(Recorded data)
────────────────────────────────────────

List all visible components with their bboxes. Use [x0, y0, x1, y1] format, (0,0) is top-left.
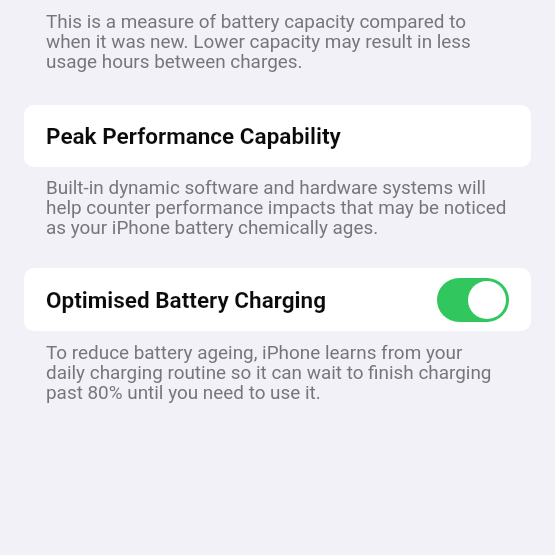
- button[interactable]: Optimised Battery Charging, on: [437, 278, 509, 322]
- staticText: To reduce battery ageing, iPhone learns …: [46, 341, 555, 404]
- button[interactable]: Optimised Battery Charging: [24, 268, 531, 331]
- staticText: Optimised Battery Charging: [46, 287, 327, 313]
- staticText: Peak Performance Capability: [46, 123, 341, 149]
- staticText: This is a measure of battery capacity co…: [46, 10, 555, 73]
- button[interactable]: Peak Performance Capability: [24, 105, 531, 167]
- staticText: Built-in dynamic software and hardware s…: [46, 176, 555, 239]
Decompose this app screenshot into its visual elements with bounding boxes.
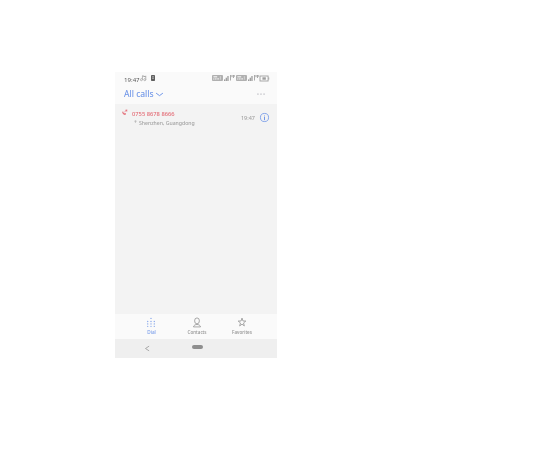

────────────────────────────────────────

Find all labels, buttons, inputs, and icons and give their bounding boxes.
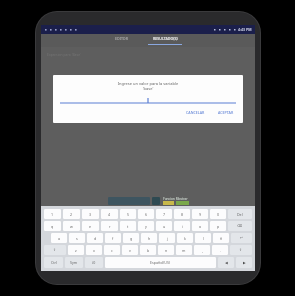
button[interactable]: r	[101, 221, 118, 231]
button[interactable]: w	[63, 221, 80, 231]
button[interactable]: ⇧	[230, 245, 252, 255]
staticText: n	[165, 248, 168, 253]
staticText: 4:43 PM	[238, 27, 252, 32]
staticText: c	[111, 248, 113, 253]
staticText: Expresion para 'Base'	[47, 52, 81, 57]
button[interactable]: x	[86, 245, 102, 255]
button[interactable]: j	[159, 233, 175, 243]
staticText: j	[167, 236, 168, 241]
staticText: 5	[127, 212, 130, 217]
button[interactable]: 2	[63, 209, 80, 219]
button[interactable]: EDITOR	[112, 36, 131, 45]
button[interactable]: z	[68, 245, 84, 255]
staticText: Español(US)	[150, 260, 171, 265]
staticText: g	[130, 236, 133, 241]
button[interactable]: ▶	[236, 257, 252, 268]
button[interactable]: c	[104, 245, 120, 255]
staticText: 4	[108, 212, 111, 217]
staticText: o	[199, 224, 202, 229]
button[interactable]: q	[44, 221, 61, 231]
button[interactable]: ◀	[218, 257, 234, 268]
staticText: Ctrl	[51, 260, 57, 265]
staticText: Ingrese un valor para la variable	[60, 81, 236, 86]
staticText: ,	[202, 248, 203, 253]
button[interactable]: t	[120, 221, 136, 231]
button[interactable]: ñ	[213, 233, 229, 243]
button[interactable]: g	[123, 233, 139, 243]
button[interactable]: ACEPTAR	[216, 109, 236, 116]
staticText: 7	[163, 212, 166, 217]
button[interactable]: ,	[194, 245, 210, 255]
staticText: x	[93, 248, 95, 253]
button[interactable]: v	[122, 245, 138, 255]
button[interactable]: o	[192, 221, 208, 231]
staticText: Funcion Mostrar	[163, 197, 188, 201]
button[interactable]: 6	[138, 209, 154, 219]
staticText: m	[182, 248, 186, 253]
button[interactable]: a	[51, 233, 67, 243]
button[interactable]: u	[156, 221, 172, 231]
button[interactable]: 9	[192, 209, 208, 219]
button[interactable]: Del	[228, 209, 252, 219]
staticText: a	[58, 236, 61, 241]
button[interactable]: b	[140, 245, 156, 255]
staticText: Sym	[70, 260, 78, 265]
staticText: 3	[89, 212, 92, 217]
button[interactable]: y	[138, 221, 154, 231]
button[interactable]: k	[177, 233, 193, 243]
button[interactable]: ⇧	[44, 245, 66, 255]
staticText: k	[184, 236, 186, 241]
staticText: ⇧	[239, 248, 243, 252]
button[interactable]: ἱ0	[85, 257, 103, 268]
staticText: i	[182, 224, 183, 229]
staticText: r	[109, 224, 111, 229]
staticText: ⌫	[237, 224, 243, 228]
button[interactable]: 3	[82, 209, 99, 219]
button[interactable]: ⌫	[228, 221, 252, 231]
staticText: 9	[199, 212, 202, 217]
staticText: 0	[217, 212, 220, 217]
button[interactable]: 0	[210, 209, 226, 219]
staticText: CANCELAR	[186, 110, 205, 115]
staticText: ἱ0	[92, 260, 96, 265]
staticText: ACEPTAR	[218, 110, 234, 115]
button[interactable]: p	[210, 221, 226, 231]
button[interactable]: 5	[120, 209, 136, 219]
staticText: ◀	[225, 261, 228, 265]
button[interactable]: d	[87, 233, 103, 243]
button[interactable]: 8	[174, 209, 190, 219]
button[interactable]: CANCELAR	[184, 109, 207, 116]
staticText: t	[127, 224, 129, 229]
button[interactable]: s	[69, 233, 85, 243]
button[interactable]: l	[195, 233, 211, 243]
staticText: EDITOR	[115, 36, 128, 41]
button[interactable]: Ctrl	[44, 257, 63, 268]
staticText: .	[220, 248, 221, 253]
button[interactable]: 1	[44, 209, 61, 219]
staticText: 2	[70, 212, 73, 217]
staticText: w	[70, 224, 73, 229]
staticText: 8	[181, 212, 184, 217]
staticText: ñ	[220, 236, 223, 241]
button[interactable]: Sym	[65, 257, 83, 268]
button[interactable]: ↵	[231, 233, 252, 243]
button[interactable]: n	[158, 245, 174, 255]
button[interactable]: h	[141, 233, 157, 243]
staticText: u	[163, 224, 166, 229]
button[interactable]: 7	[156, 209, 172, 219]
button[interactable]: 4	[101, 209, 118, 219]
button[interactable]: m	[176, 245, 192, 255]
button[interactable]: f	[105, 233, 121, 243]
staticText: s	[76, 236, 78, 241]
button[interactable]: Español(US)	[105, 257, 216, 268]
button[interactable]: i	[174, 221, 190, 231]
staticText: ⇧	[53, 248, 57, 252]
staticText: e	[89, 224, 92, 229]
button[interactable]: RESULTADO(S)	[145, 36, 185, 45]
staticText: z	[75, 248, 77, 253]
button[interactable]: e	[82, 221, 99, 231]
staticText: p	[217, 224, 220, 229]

────────────────────────────────────────

Task item: Using the data above, transcribe exactly the lines between those containing "List all visible" and "Decompose this app", inclusive, and leave every picture behind.

Task result:
List all visible components with their bboxes. Use [x0, y0, x1, y1] format, (0,0) is top-left.
- button[interactable]: Optimised Battery Charging, on: [437, 278, 509, 322]
- staticText: To reduce battery ageing, iPhone learns …: [46, 341, 555, 404]
- button[interactable]: Optimised Battery Charging: [24, 268, 531, 331]
- staticText: Optimised Battery Charging: [46, 287, 327, 313]
- staticText: Peak Performance Capability: [46, 123, 341, 149]
- staticText: This is a measure of battery capacity co…: [46, 10, 555, 73]
- button[interactable]: Peak Performance Capability: [24, 105, 531, 167]
- staticText: Built-in dynamic software and hardware s…: [46, 176, 555, 239]
Decompose this app screenshot into its visual elements with bounding boxes.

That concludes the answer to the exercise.